Page 1 of 1

stuck on transfer can't leave 3 way

PostPosted: Wed Feb 21, 2018 1:43 am
by alo
I hope this isn't a duplicate post. I searched pretty thoroughly and didn't see the exact post.

Recently we have run into issues with leaving a threeway call. it occurs when an agent transfers a call. we have noticed this happen when transferring both externally and internally to another agent. Using both the local closer button, using the custom transfer button and manually typing the number.

Basically the agent remains on the call with the customer and third party even after pressing leave three way.

I have made sure the asterisk version matches whats in the server section.

I adjusted my apache server-tuning because I heard that might cause it. no luck there.

StartServers 450
MinSpareServers 250
MaxSpareServers 500
ServerLimit 768
MaxClients 768

Anybody seeing this or have any recommendations?

I thought I saw that sometimes using an internal local IP when installing vicidial on vicibox had something to do with this but Not sure what it would be.

Vicibox 8.0.1
VERSION: 2.14-656a
BUILD: 180215-1318
SVN 2918
DB Schema Version: 1536
Asterisk 11.25.3-vici
Single server DB/Web/dialer
25 agents
webrtc Viciphone

Re: stuck on transfer can't leave 3 way

PostPosted: Wed Feb 21, 2018 6:03 am
by mflorell
How frequently does this issue happen?

What does the web browsers' console show when this happens?

Re: stuck on transfer can't leave 3 way

PostPosted: Wed Feb 21, 2018 11:21 am
by ed123
Please post your carrier settings. We encountered like this one before.

Re: stuck on transfer can't leave 3 way

PostPosted: Wed Feb 21, 2018 11:49 am
by williamconley
Also post your asterisk version from astguiclient.conf.

Was this system upgraded from a prior version?

Re: stuck on transfer can't leave 3 way

PostPosted: Thu Feb 22, 2018 12:04 am
by alo
When its happening it happens randomly but frequently. Perhaps when the systems under more load?
I will be checking the web browsers (chrome) console and will update when I can.
Its hard distinguishing user error from the actual problem so I need to catch an agent while I am watching to make sure they did it correctly :)
Also I need to make sure its not the external number not connecting, thats a different deal the agents get confused by if the transfer just isn't answering.

Upgraded from Asterisk 11.25.1-vici to Asterisk 11.25.3-vici
I did run install.pl --copy_sample_conf_files --no-prompt --asterisk_version=11.25 after upgrade.
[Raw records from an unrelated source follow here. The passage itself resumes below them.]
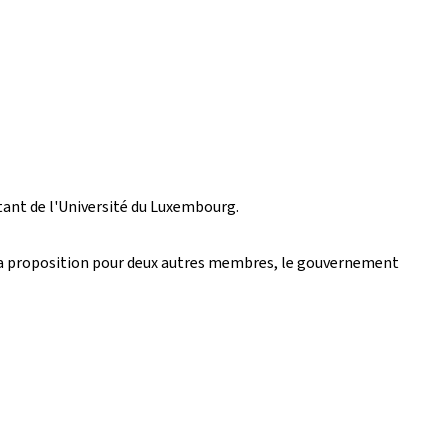
tant de l'Université du Luxembourg.
s sa proposition pour deux autres membres, le gouvernement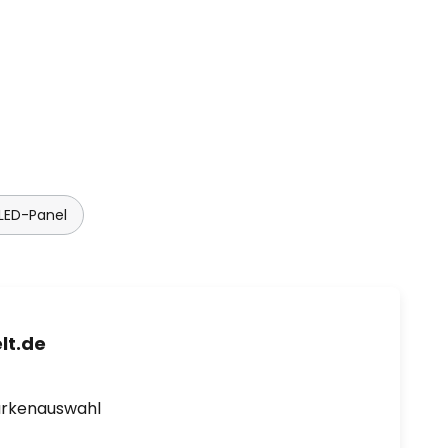
LED-Panel
lt.de
arkenauswahl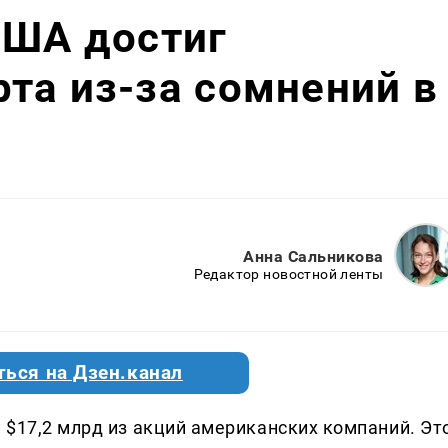
США достиг
та из-за сомнений в
Анна Сальникова
Редактор новостной ленты
ться на Дзен.канал
 $17,2 млрд из акций американских компаний. Эт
Maybe I should have done --asterisk_version=11.25.3?

# Asterisk version VICIDIAL is installed for
VARasterisk_version => 11.25


[ACCT1]
allow=ulaw
type=friend
host=XXX.XXX.XX.XXX
dtmfmode=rfc2833
context=trunkinbound
port=5060

exten => _91NXXNXXXXXX,1,AGI(agi://127.0.0.1:4577/call_log)
exten => _91NXXNXXXXXX,2,Dial(${ACCT1}/${EXTEN:1},,To)
exten => _91NXXNXXXXXX,3,Hangup

Re: stuck on transfer can't leave 3 way

PostPosted: Thu Feb 22, 2018 12:49 am
by williamconley
Code: Select all
Enter the Asterisk version that you are installing VICIDIAL for
(value should be only one of the options below:)
 1.2
 1.4
 1.8
 11.X
 13.X
Enter asterisk version or press enter for default: [11]
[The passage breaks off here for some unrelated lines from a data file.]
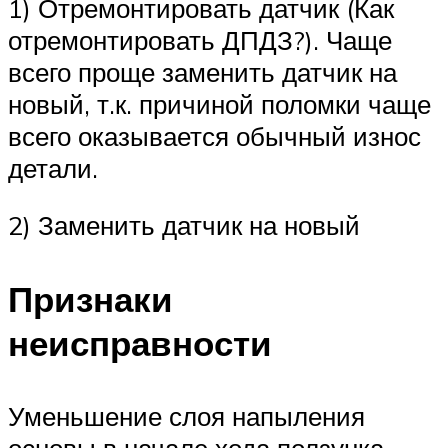
1) Отремонтировать датчик (Как
отремонтировать ДПДЗ?). Чаще
всего проще заменить датчик на
новый, т.к. причиной поломки чаще
всего оказывается обычный износ
детали.
2) Заменить датчик на новый
Признаки
неисправности
Уменьшение слоя напыления
основы в начале хода ползунка —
I do not see "11.25" in the list of "should be only one of the options below". Do you? 8-)

Note that when you change to 11.X, you will need to reboot (or kill any screens running with "11.25" which likely won't match) and probably for your dialplan to reload. (System settings has an option to force reload ... or you can just change something like a phone or carrier).

Re: stuck on transfer can't leave 3 way

PostPosted: Thu Mar 22, 2018 11:18 am
by alo
Okay, I have been Troubleshooting this for a bit now.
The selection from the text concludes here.